We have a cheer for the news that a proposed bill to instate a big -game hunting raffle in Colorado was struck down due to lack of interest and has been tabled until next year. State Sen. Ray Scott, R-Grand Junction, proposed the bill with the hopes of creating a raffle that would offer licenses to hunters to kill an array of Big Game species in the state including moose, black bears, mountain lions, elk, deer, bighorn sheep, goat, and antelope. 

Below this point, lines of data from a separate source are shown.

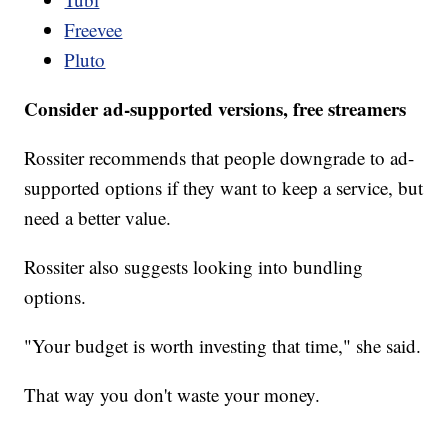
Freevee
Pluto
Consider ad-supported versions, free streamers
Rossiter recommends that people downgrade to ad-
supported options if they want to keep a service, but
need a better value.
Rossiter also suggests looking into bundling
options.
"Your budget is worth investing that time," she said.
That way you don't waste your money.
___________________________________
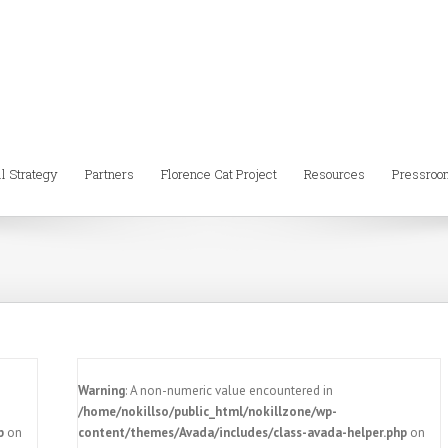
ll Strategy
Partners
Florence Cat Project
Resources
Pressroo
Warning
: A non-numeric value encountered in
/home/nokillso/public_html/nokillzone/wp-
p
on
content/themes/Avada/includes/class-avada-helper.php
on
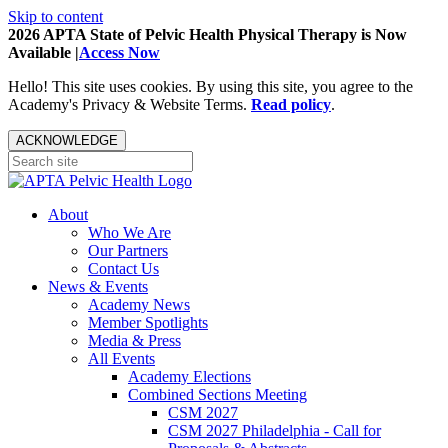
Skip to content
2026 APTA State of Pelvic Health Physical Therapy is Now
Available |
Access Now
Hello! This site uses cookies. By using this site, you agree to the
Academy's Privacy & Website Terms.
Read policy
.
ACKNOWLEDGE
About
Who We Are
Our Partners
Contact Us
News & Events
Academy News
Member Spotlights
Media & Press
All Events
Academy Elections
Combined Sections Meeting
CSM 2027
CSM 2027 Philadelphia - Call for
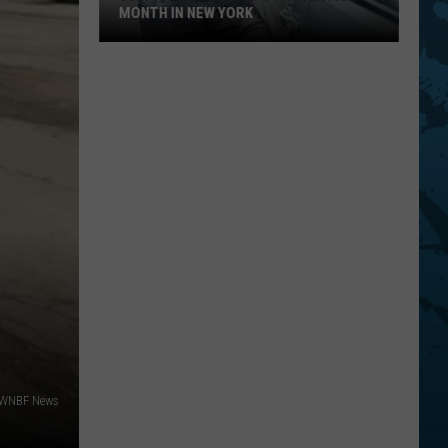
MONTH IN NEW YORK
July
Is
Vehicle
Theft
Prevention
Month
In
New
York
 WNBF News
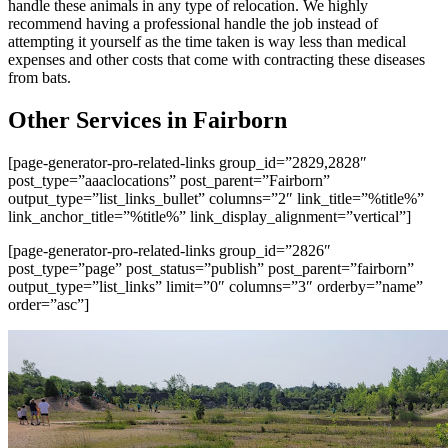
handle these animals in any type of relocation. We highly
recommend having a professional handle the job instead of
attempting it yourself as the time taken is way less than medical
expenses and other costs that come with contracting these diseases
from bats.
Other Services in Fairborn
[page-generator-pro-related-links group_id=”2829,2828″
post_type=”aaaclocations” post_parent=”Fairborn”
output_type=”list_links_bullet” columns=”2″ link_title=”%title%”
link_anchor_title=”%title%” link_display_alignment=”vertical”]
[page-generator-pro-related-links group_id=”2826″
post_type=”page” post_status=”publish” post_parent=”fairborn”
output_type=”list_links” limit=”0″ columns=”3″ orderby=”name”
order=”asc”]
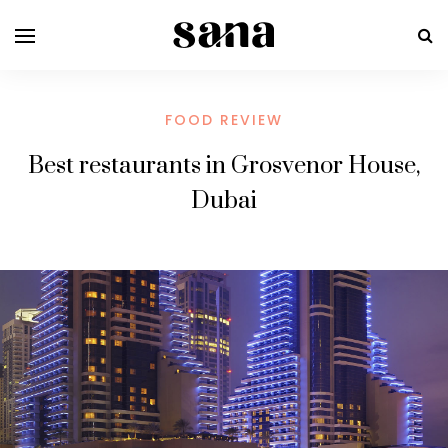
FOOD REVIEW
Best restaurants in Grosvenor House,
Dubai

The proposal was completely out of touch with reality, considering how the numbers of hunters in the state overall have declined 6 percent between 2003 and 2017. In fact, according the 2011 census, Colorado residents that participate in wildlife-watching outnumber those that participate in hunting by more than 9:1. Hunters represent a small minority of Colorado’s population – just 4.6 percent.

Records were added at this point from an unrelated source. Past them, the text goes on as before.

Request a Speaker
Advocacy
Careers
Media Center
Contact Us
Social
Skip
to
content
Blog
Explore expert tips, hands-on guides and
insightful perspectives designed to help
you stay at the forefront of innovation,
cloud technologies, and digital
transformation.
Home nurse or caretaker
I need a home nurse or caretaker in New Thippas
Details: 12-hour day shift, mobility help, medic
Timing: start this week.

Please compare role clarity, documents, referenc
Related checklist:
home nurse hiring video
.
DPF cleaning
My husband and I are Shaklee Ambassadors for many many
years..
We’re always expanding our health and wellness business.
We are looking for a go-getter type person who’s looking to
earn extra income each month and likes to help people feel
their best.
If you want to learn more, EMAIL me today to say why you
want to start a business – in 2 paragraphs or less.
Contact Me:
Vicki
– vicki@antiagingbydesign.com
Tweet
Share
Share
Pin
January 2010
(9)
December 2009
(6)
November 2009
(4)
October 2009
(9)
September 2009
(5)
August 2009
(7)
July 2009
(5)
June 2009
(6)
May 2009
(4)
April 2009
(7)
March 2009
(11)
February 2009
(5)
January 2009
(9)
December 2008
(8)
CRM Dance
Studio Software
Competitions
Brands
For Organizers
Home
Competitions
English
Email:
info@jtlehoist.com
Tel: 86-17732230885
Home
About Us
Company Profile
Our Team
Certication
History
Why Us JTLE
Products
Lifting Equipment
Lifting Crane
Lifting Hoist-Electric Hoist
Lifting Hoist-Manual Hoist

Many activists, including Friends of Animals, showed up Tuesday to testify against the bill in front of the Senate Finance Committee.

Jennifer Best, FoA’s Wildlife Law Program assistant director told the committee,   “It was initially said that this would help habitat, but there’s nothing in the bill that requires any of the proceeds even goes to habitat. The nonhunters in Colorado deserve a seat at the table to discuss how to manage Colorado wildlife and not, as the bill does here, set up a committee of hunters to give money to more organizations to recruit more hunters.”